*** Opening of Input data ***

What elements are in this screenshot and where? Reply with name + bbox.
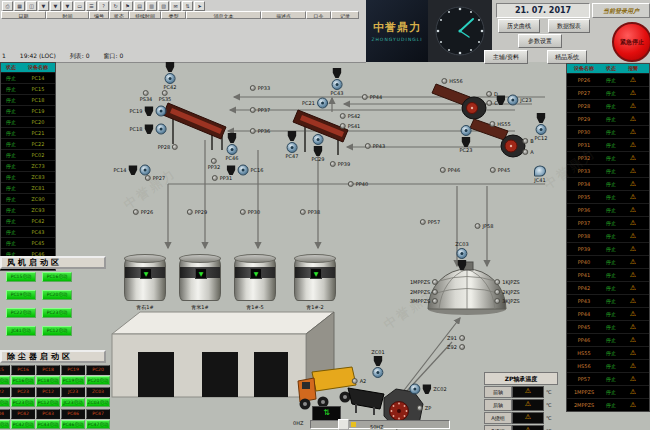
marker-label: PP32 [208, 165, 220, 170]
silo-3[interactable]: ▼青1#-5 [234, 254, 276, 312]
marker-label: PS42 [348, 114, 361, 119]
silo-4[interactable]: ▼青1#-2 [294, 254, 336, 312]
indicator-dot-icon [486, 91, 492, 97]
indicator-dot-icon [300, 209, 306, 215]
screen-machine-1[interactable] [163, 103, 226, 150]
indicator-dot-icon [494, 298, 500, 304]
marker-JC41[interactable]: JC41 [534, 166, 546, 183]
indicator-dot-icon [348, 181, 354, 187]
marker-label: HS55 [497, 122, 510, 127]
frequency-min-label: 0HZ [293, 420, 303, 426]
slider-handle[interactable] [338, 419, 349, 430]
fan-icon [227, 144, 238, 155]
marker-3MPPZS: 3MPPZS [410, 298, 438, 304]
indicator-dot-icon [417, 405, 423, 411]
marker-PC23[interactable]: PC23 [460, 125, 473, 153]
silo-2[interactable]: ▼青米1# [179, 254, 221, 312]
marker-label: 1KJPZS [502, 280, 520, 285]
marker-label: JP58 [483, 224, 494, 229]
marker-label: PP31 [220, 176, 232, 181]
marker-PC47[interactable]: PC47 [286, 131, 299, 159]
marker-label: ZC01 [371, 350, 384, 355]
marker-label: PP28 [158, 145, 170, 150]
marker-PS35: PS35 [159, 90, 172, 102]
indicator-dot-icon [432, 279, 438, 285]
marker-label: 2MPPZS [410, 290, 430, 295]
marker-2MPPZS: 2MPPZS [410, 289, 438, 295]
marker-label: 3MPPZS [410, 299, 430, 304]
marker-2KJPZS: 2KJPZS [494, 289, 520, 295]
marker-label: PP30 [248, 210, 260, 215]
marker-label: PP45 [498, 168, 510, 173]
marker-ZC01[interactable]: ZC01 [371, 350, 384, 378]
marker-label: PC16 [251, 168, 264, 173]
marker-3KJPZS: 3KJPZS [494, 298, 520, 304]
marker-label: B [530, 139, 533, 144]
hopper-icon [496, 95, 505, 105]
fan-icon [287, 142, 298, 153]
marker-PC46[interactable]: PC46 [226, 133, 239, 161]
hopper-icon [166, 62, 175, 72]
marker-PP37: PP37 [250, 107, 270, 113]
hopper-icon [374, 356, 383, 366]
silo-body [294, 258, 336, 301]
indicator-dot-icon [340, 113, 346, 119]
marker-ZC02[interactable]: ZC02 [409, 384, 446, 395]
marker-PS34: PS34 [140, 90, 153, 102]
marker-label: PP38 [308, 210, 320, 215]
vibrating-feeder[interactable] [348, 388, 384, 415]
silo-gate-icon: ▼ [195, 268, 207, 279]
marker-PC21[interactable]: PC21 [302, 98, 328, 109]
marker-B: B [522, 138, 533, 144]
marker-JP58: JP58 [475, 223, 494, 229]
hopper-icon [333, 68, 342, 78]
marker-PC18[interactable]: PC18 [130, 124, 167, 135]
marker-JC23[interactable]: JC23 [496, 95, 531, 106]
marker-1KJPZS: 1KJPZS [494, 279, 520, 285]
marker-label: 2KJPZS [502, 290, 520, 295]
silo-label: 青米1# [179, 304, 221, 310]
marker-PC19[interactable]: PC19 [130, 106, 167, 117]
marker-label: PP36 [258, 129, 270, 134]
marker-label: PC21 [302, 101, 315, 106]
indicator-dot-icon [250, 107, 256, 113]
indicator-dot-icon [420, 219, 426, 225]
marker-label: 1MPPZS [410, 280, 430, 285]
scada-screen: 中誉鼎力 中誉鼎力 中誉鼎力 [0, 0, 650, 430]
silo-label: 青1#-5 [234, 304, 276, 310]
marker-PC43[interactable]: PC43 [331, 68, 344, 96]
marker-PP46: PP46 [440, 167, 460, 173]
marker-HS56: HS56 [441, 78, 462, 84]
marker-label: Z92 [447, 345, 457, 350]
silo-cap [294, 254, 336, 263]
silo-gate-icon: ▼ [140, 268, 152, 279]
silo-gate-icon: ▼ [310, 268, 322, 279]
marker-A: A [522, 149, 533, 155]
silo-1[interactable]: ▼青石1# [124, 254, 166, 312]
marker-label: PP26 [141, 210, 153, 215]
indicator-dot-icon [330, 161, 336, 167]
marker-label: PC12 [535, 136, 548, 141]
marker-PP26: PP26 [133, 209, 153, 215]
marker-PC16[interactable]: PC16 [227, 165, 264, 176]
marker-label: PS35 [159, 97, 172, 102]
fan-icon [461, 125, 472, 136]
marker-PC42[interactable]: PC42 [164, 62, 177, 90]
indicator-dot-icon [441, 78, 447, 84]
marker-label: PP57 [428, 220, 440, 225]
marker-label: A [530, 150, 533, 155]
marker-PP43: PP43 [365, 143, 385, 149]
fan-icon [536, 124, 547, 135]
indicator-dot-icon [172, 144, 178, 150]
marker-A2: A2 [352, 378, 367, 384]
marker-label: PP29 [195, 210, 207, 215]
hopper-icon [227, 165, 236, 175]
silo-body [124, 258, 166, 301]
marker-PC29[interactable]: PC29 [312, 134, 325, 162]
marker-PC14[interactable]: PC14 [114, 165, 151, 176]
marker-label: PP37 [258, 108, 270, 113]
marker-ZC03[interactable]: ZC03 [455, 242, 468, 270]
marker-label: PC19 [130, 109, 143, 114]
crusher-1[interactable] [462, 97, 486, 119]
marker-PC12[interactable]: PC12 [535, 113, 548, 141]
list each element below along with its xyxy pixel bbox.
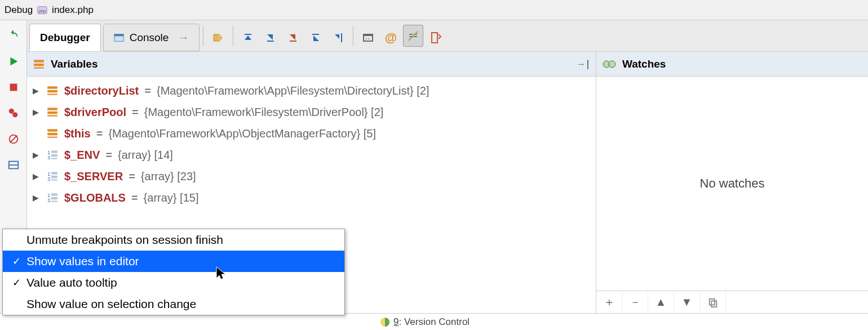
context-menu-label: Value auto tooltip	[26, 276, 117, 289]
expand-icon[interactable]: ▶	[33, 150, 41, 159]
svg-rect-36	[47, 112, 57, 114]
svg-rect-30	[34, 63, 44, 65]
variable-row[interactable]: ▶$driverPool = {Magento\Framework\Filesy…	[27, 101, 596, 123]
svg-rect-26	[414, 36, 417, 37]
variable-value: {array} [15]	[144, 191, 199, 204]
variable-name: $directoryList	[64, 84, 139, 97]
variable-name: $_ENV	[64, 149, 100, 162]
mute-breakpoints-icon[interactable]	[7, 133, 20, 145]
svg-text:3: 3	[47, 176, 50, 182]
svg-rect-20	[364, 34, 373, 36]
tab-debugger[interactable]: Debugger	[29, 24, 101, 51]
svg-point-4	[12, 112, 17, 117]
variables-header-icon	[33, 58, 45, 70]
vcs-icon	[380, 317, 390, 327]
expand-icon[interactable]: ▶	[33, 172, 41, 181]
svg-text:3: 3	[47, 198, 50, 203]
at-symbol-icon[interactable]: @	[379, 24, 402, 51]
variable-value: {array} [23]	[141, 170, 196, 183]
variable-row[interactable]: ▶$this = {Magento\Framework\App\ObjectMa…	[27, 123, 596, 144]
svg-rect-55	[51, 201, 57, 202]
watches-footer: ＋ － ▲ ▼	[596, 291, 868, 313]
context-menu: Unmute breakpoints on session finish✓Sho…	[2, 229, 345, 315]
rerun-icon[interactable]	[7, 29, 20, 42]
svg-rect-44	[51, 154, 57, 157]
resume-icon[interactable]	[7, 55, 20, 68]
variable-name: $_SERVER	[64, 170, 123, 183]
watches-panel: Watches No watches ＋ － ▲ ▼	[596, 52, 868, 313]
layout-icon[interactable]	[7, 159, 20, 171]
variable-row[interactable]: ▶$directoryList = {Magento\Framework\App…	[27, 80, 596, 101]
context-menu-item[interactable]: ✓Show values in editor	[3, 251, 344, 272]
php-file-icon: php	[37, 5, 47, 15]
tab-console[interactable]: Console →	[103, 24, 200, 51]
expand-icon[interactable]: ▶	[33, 86, 41, 95]
svg-line-6	[10, 136, 17, 143]
svg-rect-40	[47, 137, 57, 138]
variable-row[interactable]: ▶13$_SERVER = {array} [23]	[27, 166, 596, 187]
context-menu-item[interactable]: Show value on selection change	[3, 293, 344, 315]
svg-point-21	[366, 38, 367, 39]
step-over-icon[interactable]	[237, 24, 259, 51]
array-icon: 13	[46, 191, 59, 204]
expand-icon[interactable]: ▶	[33, 193, 41, 202]
variable-row[interactable]: ▶13$_ENV = {array} [14]	[27, 144, 596, 166]
console-icon	[114, 33, 124, 43]
step-into-icon[interactable]	[259, 24, 282, 51]
status-version-control[interactable]: 9: Version Control	[372, 316, 477, 328]
variable-value: {array} [14]	[118, 149, 173, 162]
svg-rect-31	[34, 67, 44, 68]
variables-panel-header: Variables →∣	[27, 52, 596, 77]
array-icon: 13	[46, 170, 59, 182]
watch-remove-button[interactable]: －	[622, 291, 648, 313]
watches-empty-label: No watches	[596, 77, 868, 291]
svg-rect-10	[114, 34, 123, 36]
check-icon: ✓	[11, 255, 22, 267]
svg-rect-50	[51, 180, 57, 181]
expand-icon[interactable]: ▶	[33, 108, 41, 117]
console-arrow-icon: →	[178, 31, 189, 44]
svg-rect-2	[10, 84, 17, 91]
pin-icon[interactable]	[424, 24, 447, 51]
mouse-cursor-icon	[215, 266, 227, 284]
force-step-into-icon[interactable]	[282, 24, 304, 51]
variable-value: {Magento\Framework\Filesystem\DriverPool…	[144, 106, 384, 119]
watch-down-button[interactable]: ▼	[674, 291, 700, 313]
context-menu-item[interactable]: Unmute breakpoints on session finish	[3, 229, 344, 251]
variable-name: $GLOBALS	[64, 191, 126, 204]
evaluate-icon[interactable]	[357, 24, 379, 51]
svg-rect-45	[51, 158, 57, 159]
watch-add-button[interactable]: ＋	[596, 291, 622, 313]
svg-rect-48	[51, 172, 57, 174]
breadcrumb-label: Debug	[5, 5, 33, 16]
variable-row[interactable]: ▶13$GLOBALS = {array} [15]	[27, 187, 596, 208]
breadcrumb-file: index.php	[52, 5, 94, 16]
watch-copy-button[interactable]	[700, 291, 726, 313]
variable-value: {Magento\Framework\App\ObjectManagerFact…	[108, 127, 376, 140]
array-icon: 13	[46, 149, 59, 161]
svg-rect-54	[51, 197, 57, 199]
svg-rect-28	[432, 33, 437, 43]
status-bar: 9: Version Control	[0, 313, 868, 330]
watch-up-button[interactable]: ▲	[648, 291, 674, 313]
svg-rect-23	[409, 34, 413, 35]
watches-panel-header: Watches	[596, 52, 868, 77]
variable-value: {Magento\Framework\App\Filesystem\Direct…	[157, 84, 429, 97]
svg-rect-53	[51, 193, 57, 195]
stop-icon[interactable]	[7, 81, 20, 93]
show-execution-point-icon[interactable]	[207, 24, 229, 51]
step-out-icon[interactable]	[304, 24, 327, 51]
settings-toggle-icon[interactable]	[403, 25, 423, 47]
object-icon	[46, 127, 59, 140]
svg-rect-35	[47, 108, 57, 110]
context-menu-item[interactable]: ✓Value auto tooltip	[3, 272, 344, 293]
run-to-cursor-icon[interactable]	[327, 24, 349, 51]
svg-rect-39	[47, 133, 57, 135]
svg-rect-34	[47, 94, 57, 95]
context-menu-label: Show value on selection change	[26, 297, 196, 311]
check-icon: ✓	[11, 277, 22, 289]
svg-rect-43	[51, 150, 57, 153]
breakpoints-icon[interactable]	[7, 107, 20, 119]
svg-rect-37	[47, 115, 57, 117]
panel-minimize-icon[interactable]: →∣	[577, 59, 590, 69]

*** Close of Input data ***

[The problem]: For the string "indicator", count the lines of the entries above that include it; answer with the number only.

[Task result]: 12